COVID Safety: Round House Theatre no longer requires that audience members wear masks for most performances. However, masks are required for the following performances: April 30 (evening) and May 4 (matinee). Round House’s complete Health and Safety policy is here.

SEE ALSO:
Inda Craig-Galván gets a jump on ‘A Jumping-Off Point’ at Round House (interview by Debbie Minter Jackson, April 10, 2024)

1 COMMENT

  1. I’m so curious to know what you meant by the character of Andrew being cartoonishly awful? Could you site examples in the production other than when he asks for a glass of water because he refuses to leave before he states his claim he’s kept quiet for five years?

    Also, theres a slight yet significant misquote of the play here, the correct line is “Theater isn’t interested in producing white guys right now. I get that. Totally.” And it’s part of why he’s remained quiet for all these years, because he never fancied himself a playwright. It’s only when “TV” came calling Leslie with a showrunnner opportunity that he thought it was time to stand up for himself and he saw an opportunity and could no longer stay quiet about his truth.

    Typically I don’t engage with reviews, but your take was so specific and so extreme and to infer that it came from choices or actions of the character in the play without being substantiated or cited, I had to comment. At no point in the play does Andrew act out of privilege, cartoonish or otherwise, but out of an assumed self righteousness as he sees it that’s been fostered via a growing resentment for years. I’m curious to know more about what informed your opinion other than a resemblance to a Daily Show correspondent.

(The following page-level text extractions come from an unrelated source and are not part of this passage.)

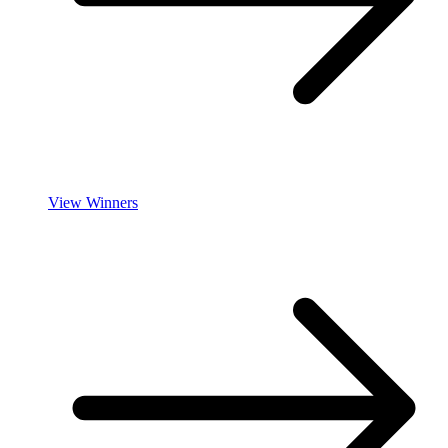
View Winners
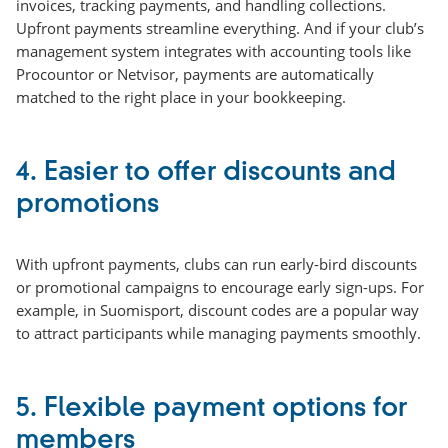
invoices, tracking payments, and handling collections.
Upfront payments streamline everything. And if your club’s
management system integrates with accounting tools like
Procountor or Netvisor, payments are automatically
matched to the right place in your bookkeeping.
4.
Easier to offer discounts and
promotions
With upfront payments, clubs can run early-bird discounts
or promotional campaigns to encourage early sign-ups. For
example, in Suomisport, discount codes are a popular way
to attract participants while managing payments smoothly.
5. Flexible payment options for
members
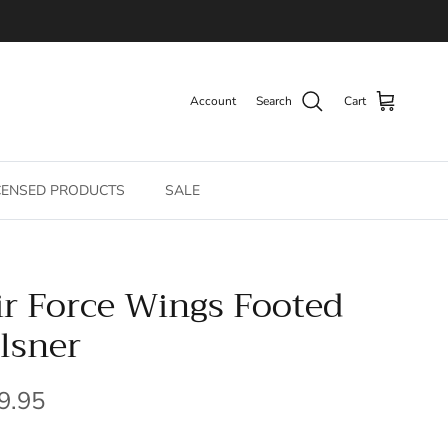
Account
Search
Cart
CENSED PRODUCTS
SALE
ir Force Wings Footed
ilsner
gular price
9.95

    I’m mortified that you’d write my performance off in the way that Inda, Jade, and I tirelessly these past 5 weeks have made it our collective goal to avoid, making Andrew a one dimensional, dismissible entity, lacking any self awareness or nuance. It was my painstaking goal to imbue the character with as much history and life and complicated layers as I could within the boundaries of the script. But if you’ll note, his journey finds him suddenly privileged as an HBO Executive Producer, in rooms he would never have access to and ultimately garners him success with a famous streamer that we, (Inda, Jade, and I) saw as could only provide him with an outsized ego. Hence a different Andrew in the last couple scenes than the one we first meet.

    Thanks for your thoughts. I’m sorry to hear that anyone would write me off as a caricature. Devastates me sincerely. But I wholeheartedly agree with your take on the text. This is an important piece, written entirely with nuanced, flawed characters. I’m grateful to be a part of it and mortified if I’ve prohibited its message or enjoyment for you or anyone in any way.